=== Instructions to follow ===
From start to finish, set down the entries below exactly, leaving out the pictures.

=== Provided records ===
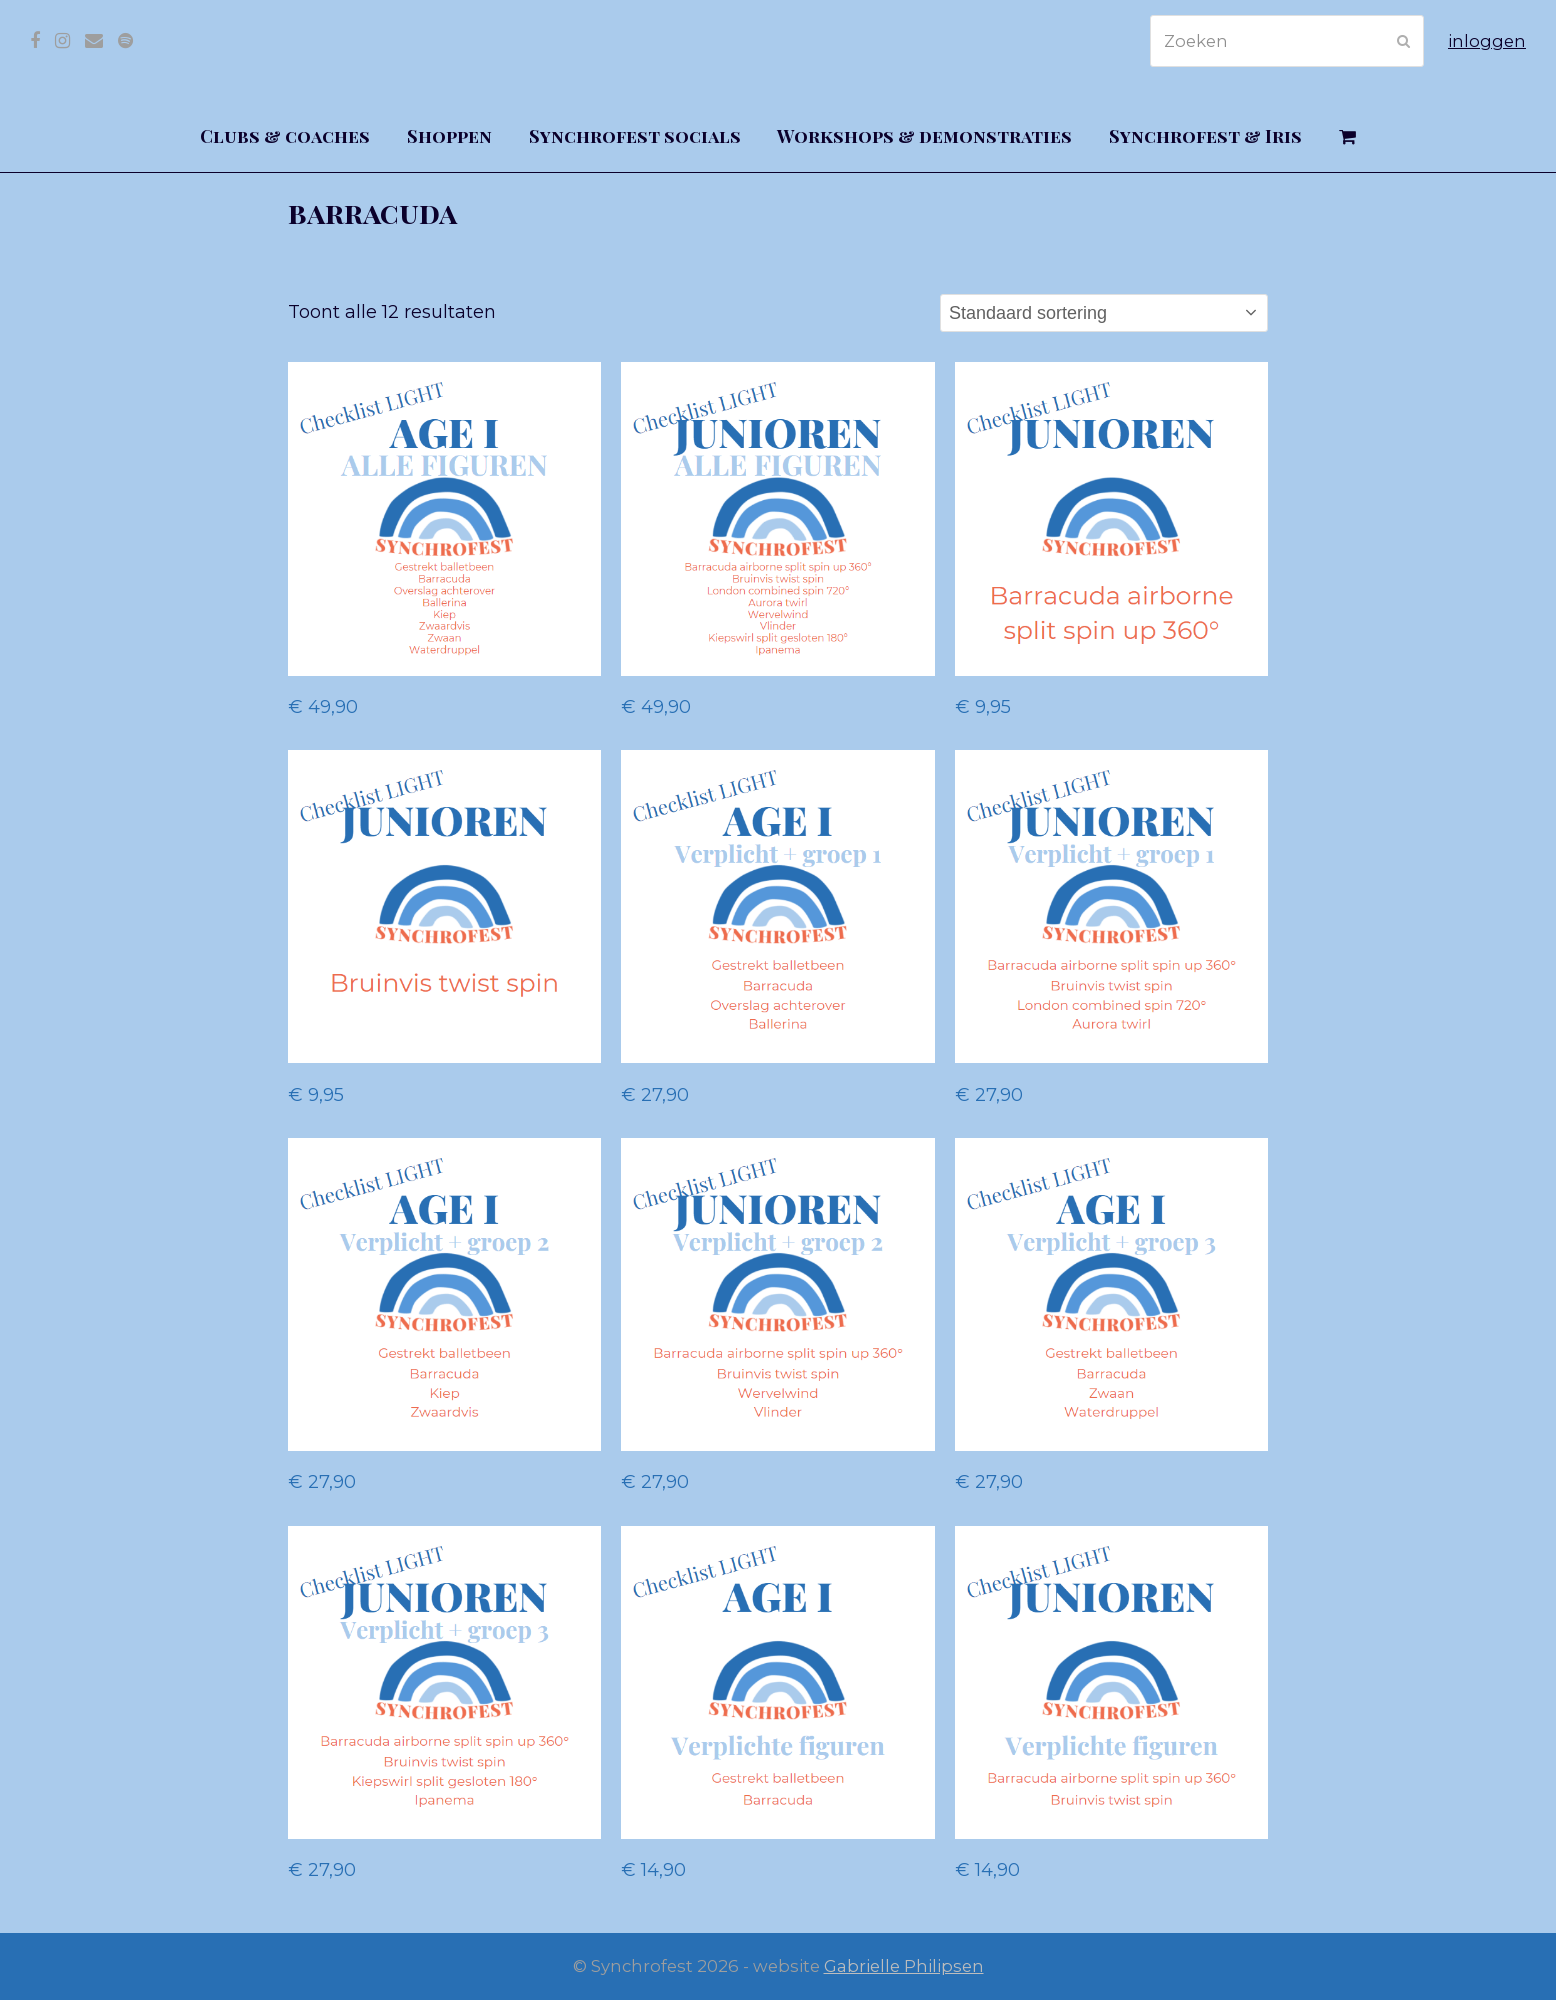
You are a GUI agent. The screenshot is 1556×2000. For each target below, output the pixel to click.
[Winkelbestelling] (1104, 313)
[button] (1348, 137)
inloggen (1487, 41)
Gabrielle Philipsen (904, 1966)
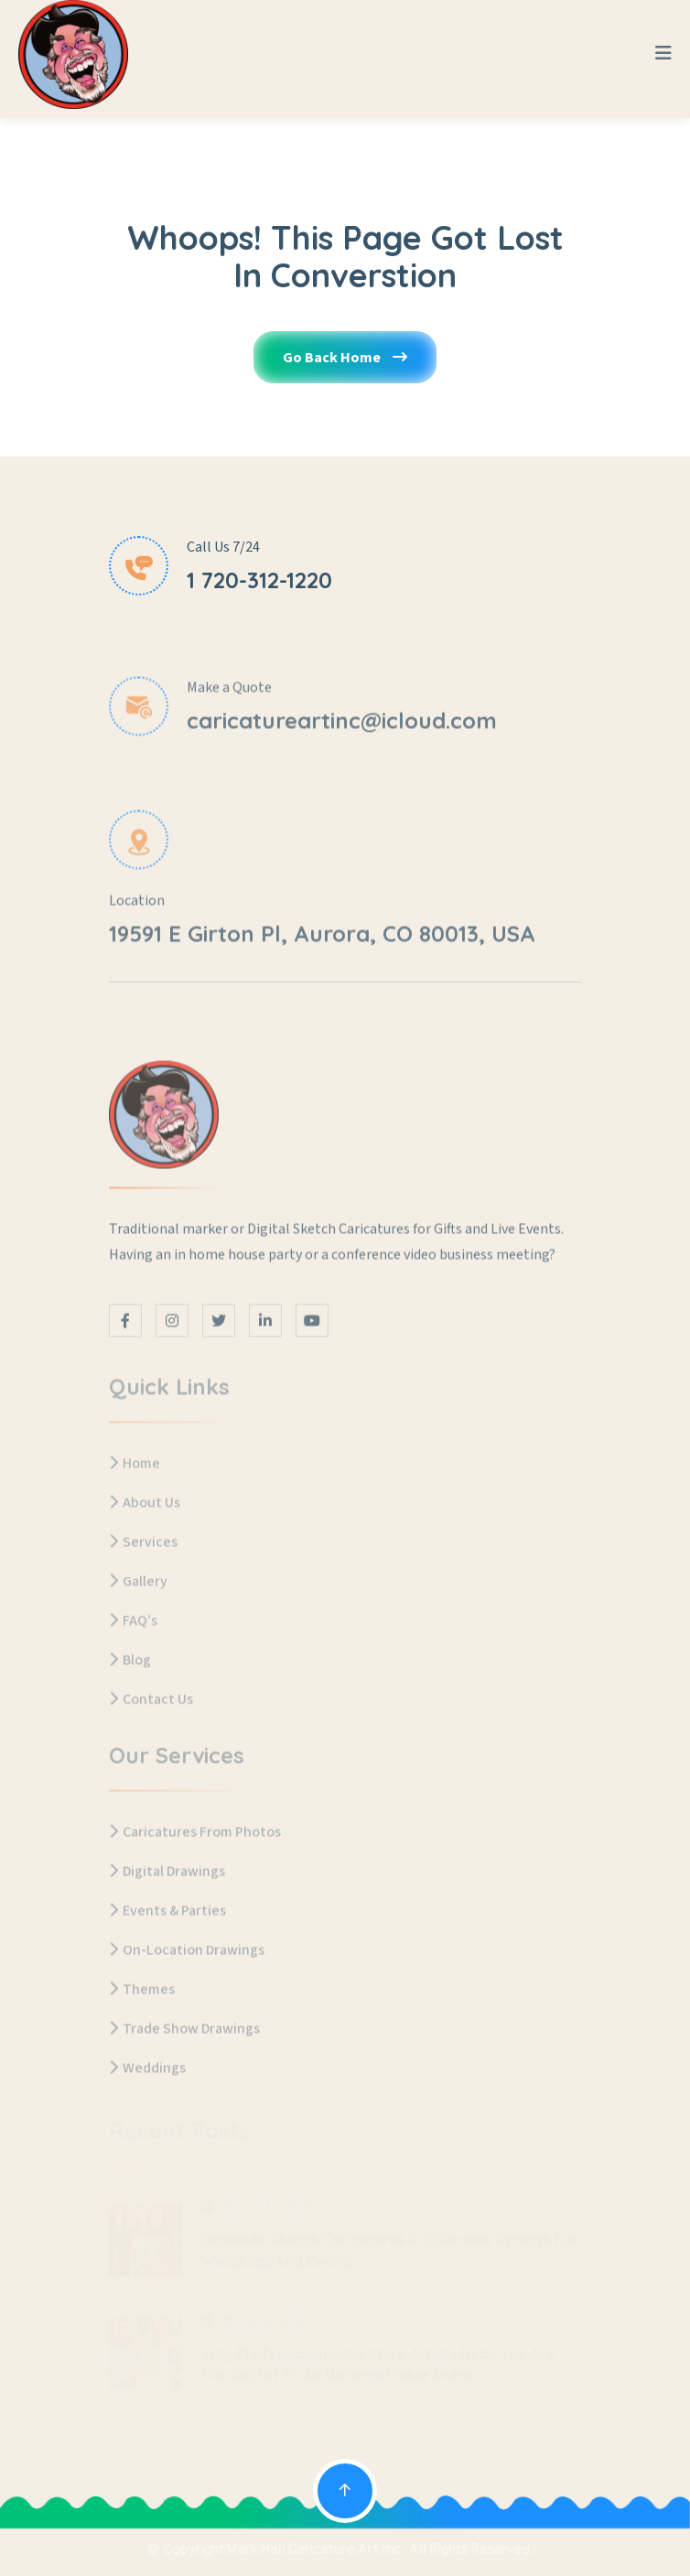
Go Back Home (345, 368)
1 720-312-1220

=== Solution below ===
You are a GUI agent. The screenshot is 1556×2000. For each target below, output the pixel to click.
[Winkelbestelling] (1104, 313)
[button] (1348, 137)
inloggen (1487, 41)
Gabrielle Philipsen (904, 1966)
Go Back Home (345, 368)
1 720-312-1220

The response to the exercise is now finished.